His sister had wrinkled her nose at him, saying he sounded different and smelled like an Irenthi—as if she knew what an Irenthi smelled like. He might have sounded different. Weeks of speaking Irenthi instead of Chesammos had led him to adopt some of that language’s speech patterns. And he smelled of the fragranced soap used by all the changers. Did it hurt that he was clean, instead of stinking of old sweat?

He had worked for his father again, wishing afterwards that he could soak in warm water to ease the pain in his shoulders and back. But baths, much less warm ones, were an unknown luxury in Namopaia, with every drop having to be drawn from wells so deep it took all morning to haul the buckets to keep the families in water for a day. He had hardly been able to move next day when he tried to rise from his pallet.

“You see,” his father had said, “he is too good for us now. The boy can hardly stand after a single day’s work. He’ll suffer in the linandra pits when they finally decide he’s learned enough to come back, or throw him out as a waste of their time. And he’ll struggle in the wrestling competition at his piercing, up against the men for the first time. No doubt he’ll disgrace us.”

Craie’s Chesammos tongue had sounded harsh to Sylas’s ears. Maybe he
had
become ‘fancy’ after all. The village had felt too small, the scent of poison gases on the air oppressive. Villagers had felt the fine cloth of his clothes and rolled their eyes. He had returned to the caigani, not because he was more comfortable in it—he felt self-conscious and exposed—but because his shirt drew catcalls and comments about how he thought himself a lord now he had spent a few months with the changers.

They envied him, he told himself: no more than that. He did not put on airs and graces and pretend to be superior. Not at all. They wished they could live at the Aerie, eating well every day, sleeping under warm clean blankets and with the chance of a better life. Namopaia was no longer his home. He had outgrown it—wanted beyond reason to stay at the Aerie. This would be his last trip home in a wagon, he vowed to himself. The next time he came to Namopaia, he would fly.

Chapter 4

W
hile Sylas endured his ride to Namopaia, the Aerie mourned a changer whose death had touched them all. Young Adwen had only been fourteen years old, yet he had been a controlled changer and a remarkable talent. Not all the people who crossed the Aerie’s lake for the dedication of his niche had known him well, but all knew his parents: his late father, Kerwen, and his mother, the healer Ayriene. Many made the crossing for Ayriene’s sake, but there were younger faces too: friends of Adwen and his older brother and sister.

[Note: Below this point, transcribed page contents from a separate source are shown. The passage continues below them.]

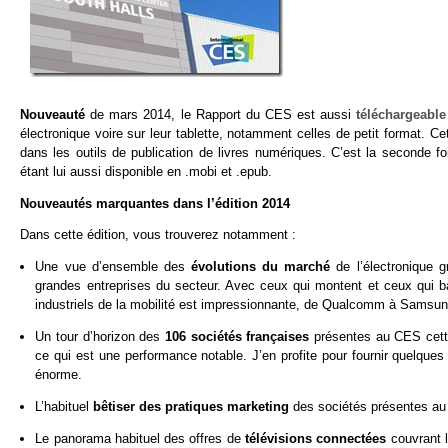
Nouveauté
de mars 2014, le Rapport du CES est aussi
téléchargeable
électronique voire sur leur tablette, notamment celles de petit format. C
dans les outils de publication de livres numériques. C’est la seconde fo
étant lui aussi disponible en .mobi et .epub.
Nouveautés marquantes dans l’édition 2014
Dans cette édition, vous trouverez notamment :
Une vue d’ensemble des
évolutions du marché
de l’électronique g
grandes entreprises du secteur. Avec ceux qui montent et ceux qui 
industriels de la mobilité est impressionnante, de Qualcomm à Samsun
Un tour d’horizon des
106 sociétés françaises
présentes au CES cett
ce qui est une performance notable. J’en profite pour fournir quelques
énorme.
L’habituel
bêtiser des pratiques marketing
des sociétés présentes au 
Le panorama habituel des offres de
télévisions connectées
couvrant 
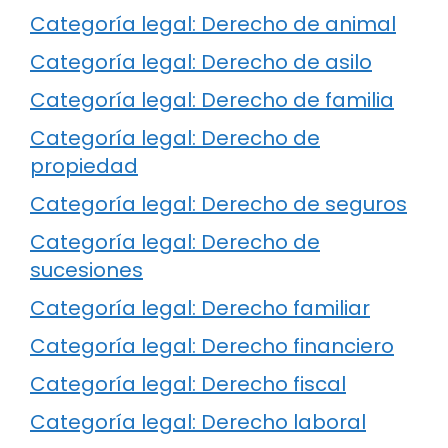
Categoría legal: Derecho de animal
Categoría legal: Derecho de asilo
Categoría legal: Derecho de familia
Categoría legal: Derecho de
propiedad
Categoría legal: Derecho de seguros
Categoría legal: Derecho de
sucesiones
Categoría legal: Derecho familiar
Categoría legal: Derecho financiero
Categoría legal: Derecho fiscal
Categoría legal: Derecho laboral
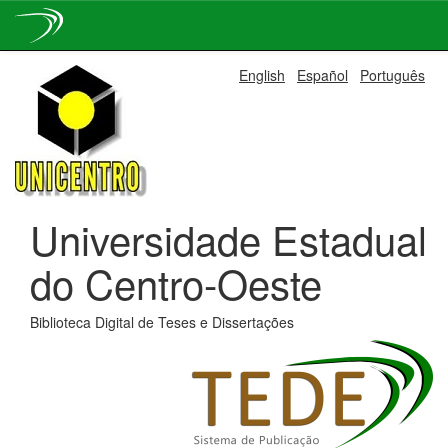
Skip
English
Español
Português
navigation
Universidade Estadual
do Centro-Oeste
Biblioteca Digital de Teses e Dissertações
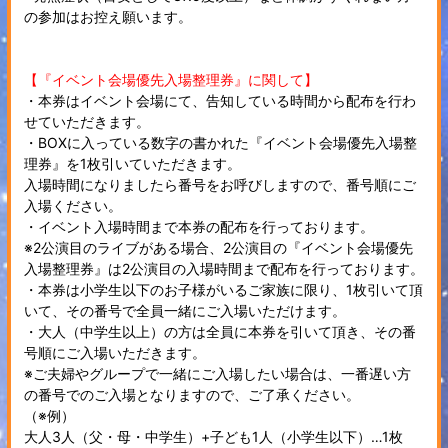
の参加はお控え願います。
【『イベント会場優先入場整理券』に関して】
・本券はイベント会場にて、告知している時間から配布を行わ
せていただきます。
・BOXに入っている数字の書かれた『イベント会場優先入場整
理券』を1枚引いていただきます。
入場時間になりましたら番号をお呼びしますので、番号順にご
入場ください。
・イベント入場時間まで本券の配布を行っております。
※2公演目のライブがある場合、2公演目の『イベント会場優先
入場整理券』は2公演目の入場時間まで配布を行っております。
・本券は小学生以下のお子様がいるご家族に限り、1枚引いて頂
いて、その番号で全員一緒にご入場いただけます。
・大人（中学生以上）の方は全員に本券を引いて頂き、その番
号順にご入場いただきます。
※ご夫婦やグループで一緒にご入場したい場合は、一番遅い方
の番号でのご入場となりますので、ご了承ください。
（※例）
大人3人（父・母・中学生）+子ども1人（小学生以下）…1枚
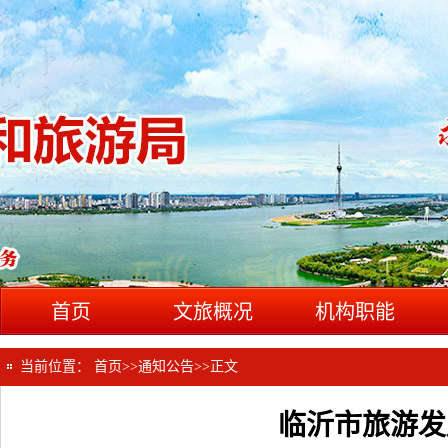
首页
文旅概况
机构职能
当前位置：
首页
>>
通知公告
>>
正文
临沂市旅游发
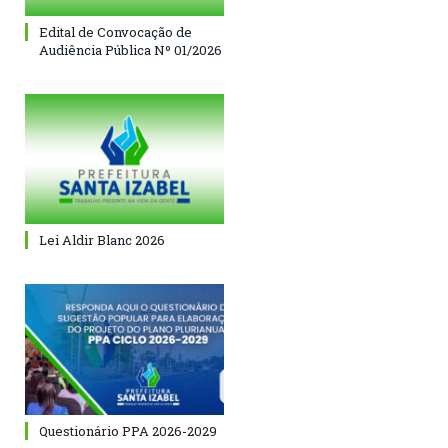
Edital de Convocação de
Audiência Pública Nº 01/2026
Lei Aldir Blanc 2026
Questionário PPA 2026-2029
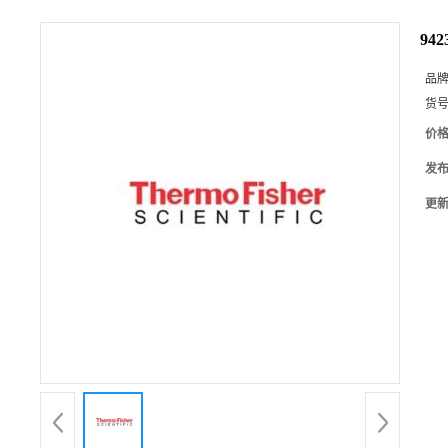
94
品
货
价
发
更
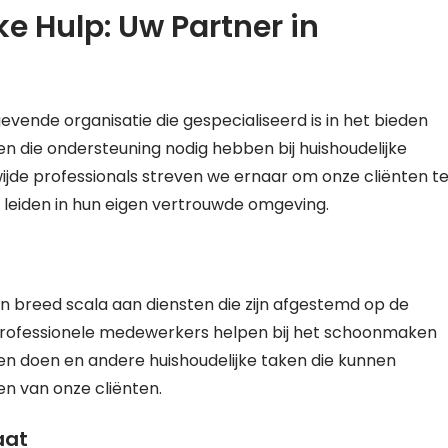
ke Hulp: Uw Partner in
evende organisatie die gespecialiseerd is in het bieden
 die ondersteuning nodig hebben bij huishoudelijke
jde professionals streven we ernaar om onze cliënten t
 leiden in hun eigen vertrouwde omgeving.
en breed scala aan diensten die zijn afgestemd op de
 professionele medewerkers helpen bij het schoonmaken
en doen en andere huishoudelijke taken die kunnen
ven van onze cliënten.
aat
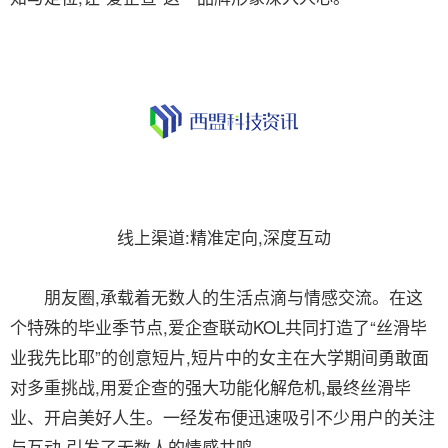
线上渠道:精准定向,深度互动
朋友圈,承载着无数人的生活点滴与情感交流。在这
个特殊的毕业季节点,爱企查联动KOL共同打造了“丝滑毕
业我先比耶”的创意短片,短片中的女主在大学期间勇敢面
对多重挑战,用爱企查的强大功能化解危机,最终丝滑毕
业、开启美好人生。一经发布便迅速吸引不少用户的关注
与互动,引发了无数人的情感共鸣。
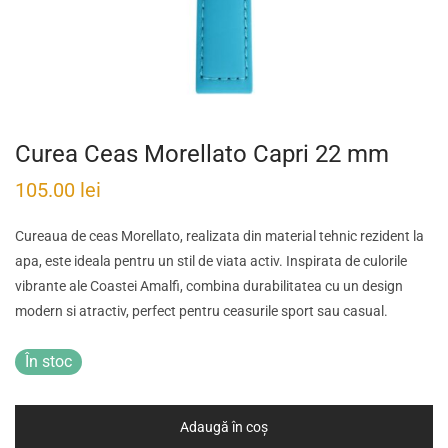
Curea Ceas Morellato Capri 22 mm
105.00
lei
Cureaua de ceas Morellato, realizata din material tehnic rezident la
apa, este ideala pentru un stil de viata activ. Inspirata de culorile
vibrante ale Coastei Amalfi, combina durabilitatea cu un design
modern si atractiv, perfect pentru ceasurile sport sau casual.
În stoc
Adaugă în coș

Boats crossed back and forth for most of the morning, carrying changers and humans, young and old. There were many more people than places in the boats, and those who could row well were kept busy shuttling the mourners across in parties. Early arrivals wandered the island’s paths, visiting niches commemorating friends and family or forming small groups to stand and talk in respectful tones.

The island was small and rocky, and its craggy interior was full of the small alcoves cut into the rock that the Aerie used to remember their dead. In a society where some members were buried, some consigned to the Lady on a funeral pyre, and some returned to their own lands, these niches became their permanent memorials. Nearly all held personal effects—small items of jewellery, portraits, and the like. Most held a feather to show the person remembered had been a changer. Some held a pipe or a piece of parchment to denote a master changer or a scholar.

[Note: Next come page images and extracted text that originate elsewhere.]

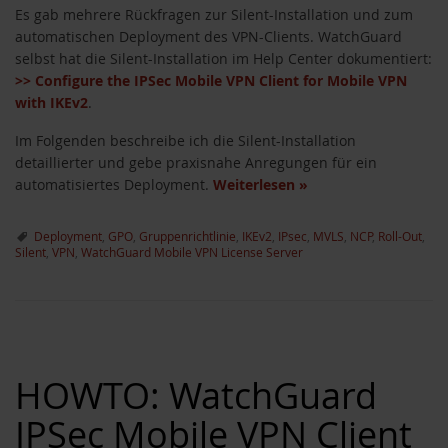
Es gab mehrere Rückfragen zur Silent-Installation und zum
automatischen Deployment des VPN-Clients. WatchGuard
selbst hat die Silent-Installation im Help Center dokumentiert:
>> Configure the IPSec Mobile VPN Client for Mobile VPN
with IKEv2
.
Im Folgenden beschreibe ich die Silent-Installation
detaillierter und gebe praxisnahe Anregungen für ein
automatisiertes Deployment.
Weiterlesen
»
Deployment
,
GPO
,
Gruppenrichtlinie
,
IKEv2
,
IPsec
,
MVLS
,
NCP
,
Roll-Out
,
Silent
,
VPN
,
WatchGuard Mobile VPN License Server
HOWTO: WatchGuard
IPSec Mobile VPN Client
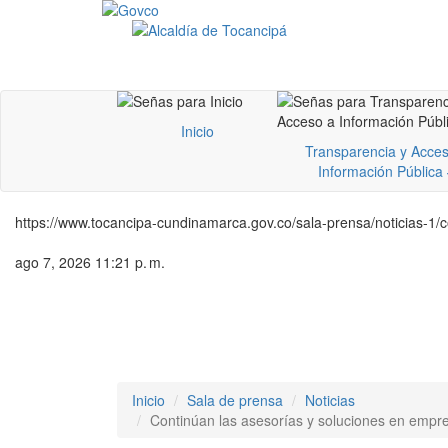
Inicio
Transparencia y Acces
Información Pública
https://www.tocancipa-cundinamarca.gov.co/sala-prensa/noticias-1/
ago 7, 2026 11:21 p. m.
Inicio
Sala de prensa
Noticias
Continúan las asesorías y soluciones en empr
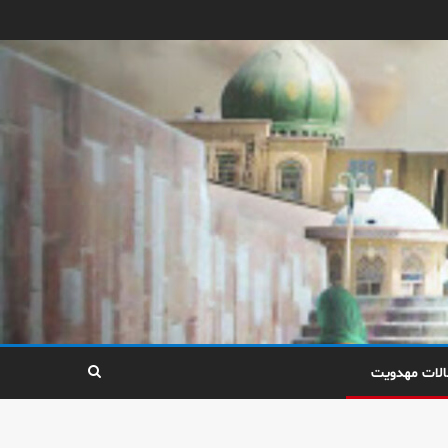
الات مهدویت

Ayriene and her surviving children crossed last, with members of the changer council. This would be the final public ordeal for Ayriene, although she knew from losing her husband six years before that there were difficult days to come. Kerwen had died of a wasting disease for which the Aerie’s healers had no cure. That had been hard enough, but Adwen had died from a fall: from wounds Ayriene would have been able to heal had she been on Chandris. But the mother and son had been on the mainland, far from the aiea-dera—the island’s energy which enabled her gift.

The ceremony went past in a blur. She trusted council leader Donmar to give Adwen a heartfelt oration, and she coped with the ordeal by withdrawing—refusing to hear his kind words and effusive praise of a talent wasted. She linked with her kye, taking herself partway into the Outlands. This should not be happening. She could not lose Adwen. Not her baby.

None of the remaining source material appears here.